| name | technical-analysis |
| description | Compute technical indicators like RSI, MACD, Bollinger Bands, SMA, EMA for a stock. Use when user asks about technical analysis, indicators, RSI, MACD, moving averages, overbought/oversold, or chart analysis. |
| dependencies | ["trading-skills"] |
Technical Analysis
Compute technical indicators using pandas-ta. Supports multi-symbol analysis and earnings data.
Instructions
Note: If uv is not installed or pyproject.toml is not found, replace uv run python with python in all commands below.
uv run python scripts/technicals.py SYMBOL [--period PERIOD] [--indicators INDICATORS] [--earnings]
Arguments
SYMBOL - Ticker symbol or comma-separated list (e.g., AAPL or AAPL,MSFT,GOOGL)
--period - Historical period: 1mo, 3mo, 6mo, 1y (default: 3mo)
--indicators - Comma-separated list: rsi,macd,bb,sma,ema,atr,adx (default: all)
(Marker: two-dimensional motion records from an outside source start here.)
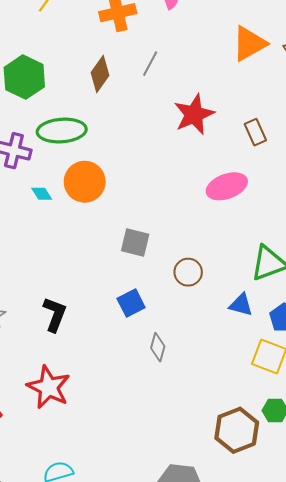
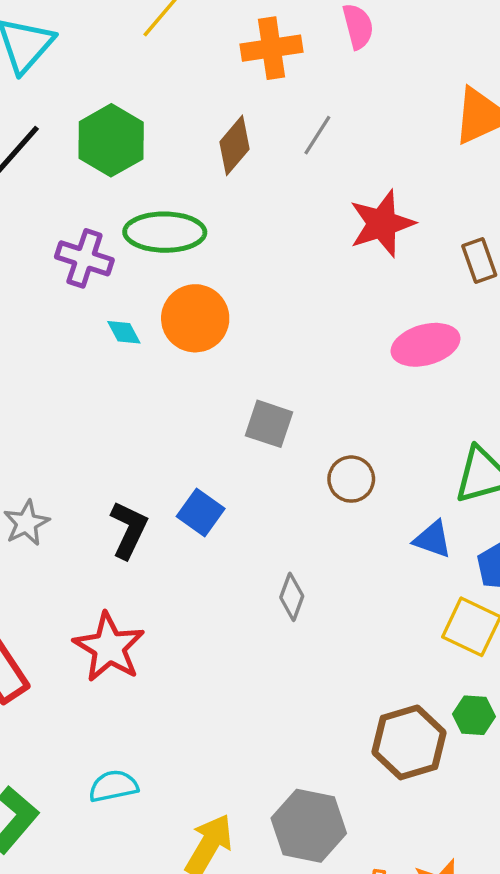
blue square: (131, 303) -> (201, 513), moved, turned -32

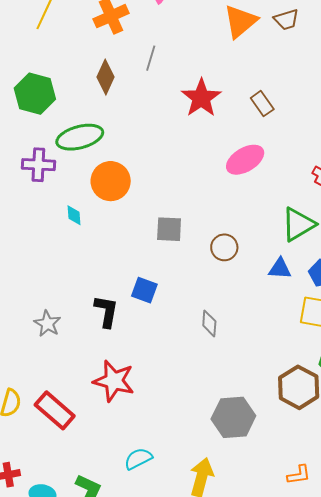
cyan diamond: (124, 332) -> (74, 215), moved, turned 40
gray hexagon: (309, 826) -> (233, 417), moved

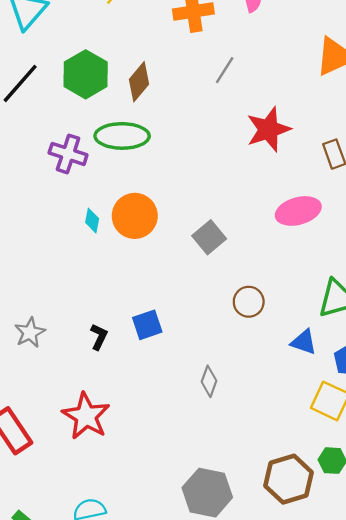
brown diamond: (106, 77) -> (139, 82), moved
orange circle: (111, 181) -> (135, 216), moved
gray square: (169, 229) -> (209, 237), moved, turned 32
blue square: (144, 290) -> (147, 325), turned 36
black L-shape: (106, 311) -> (99, 337), size x0.7

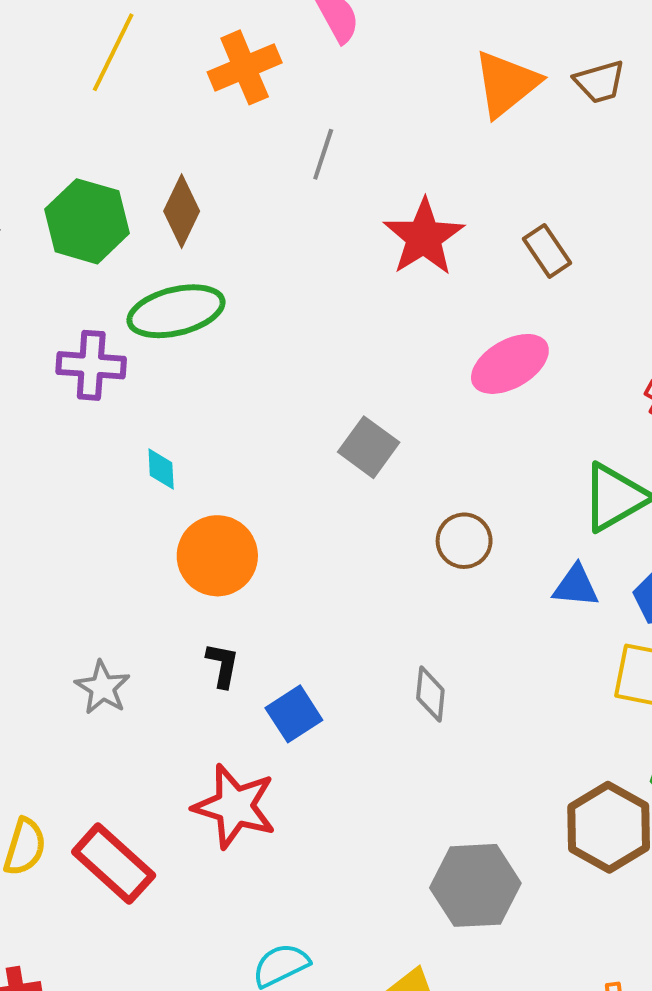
orange circle: (135, 216) -> (217, 556), moved
blue square: (147, 325) -> (294, 714), moved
--earnings - Include earnings data (upcoming date + history)
Output
Single symbol returns:
price - Current price and recent change
indicators - Computed values for each indicator
risk_metrics - Volatility (annualized %) and Sharpe ratio
signals - Buy/sell signals based on indicator levels
earnings - Upcoming date and EPS history (if --earnings)
Multiple symbols returns:
results - Array of individual symbol results
Interpretation
- RSI > 70 = overbought, RSI < 30 = oversold
- MACD crossover = momentum shift
- Price near Bollinger Band = potential reversal
- Golden cross (SMA20 > SMA50) = bullish
- ADX > 25 = strong trend
- Sharpe ratio > 1 = good risk-adjusted returns, > 2 = excellent
- Volatility (annualized) = standard deviation of returns scaled to annual basis
Examples
uv run python scripts/technicals.py AAPL
uv run python scripts/technicals.py AAPL,MSFT,GOOGL
uv run python scripts/technicals.py NVDA --earnings
uv run python scripts/technicals.py TSLA --indicators rsi,macd
Correlation Analysis
Compute price correlation matrix between multiple symbols for diversification analysis.
Instructions
uv run python scripts/correlation.py SYMBOLS [--period PERIOD]
Arguments
SYMBOLS - Comma-separated ticker symbols (minimum 2)
--period - Historical period: 1mo, 3mo, 6mo, 1y (default: 3mo)
Output
symbols - List of symbols analyzed
period - Time period used
correlation_matrix - Nested dict with correlation values between all pairs
Interpretation
- Correlation near 1.0 = highly correlated (move together)
- Correlation near -1.0 = negatively correlated (move opposite)
- Correlation near 0 = uncorrelated (independent movement)
- For diversification, prefer low/negative correlations
Examples
uv run python scripts/correlation.py AAPL,MSFT,GOOGL,AMZN
uv run python scripts/correlation.py XLF,XLK,XLE,XLV --period 6mo
uv run python scripts/correlation.py SPY,GLD,TLT
Dependencies
numpy
pandas
pandas-ta
yfinance
Timezone
All timestamps and time-based calculations must use the America/New_York timezone. All JSON output must include generated_at (NY time string) and data_delay fields.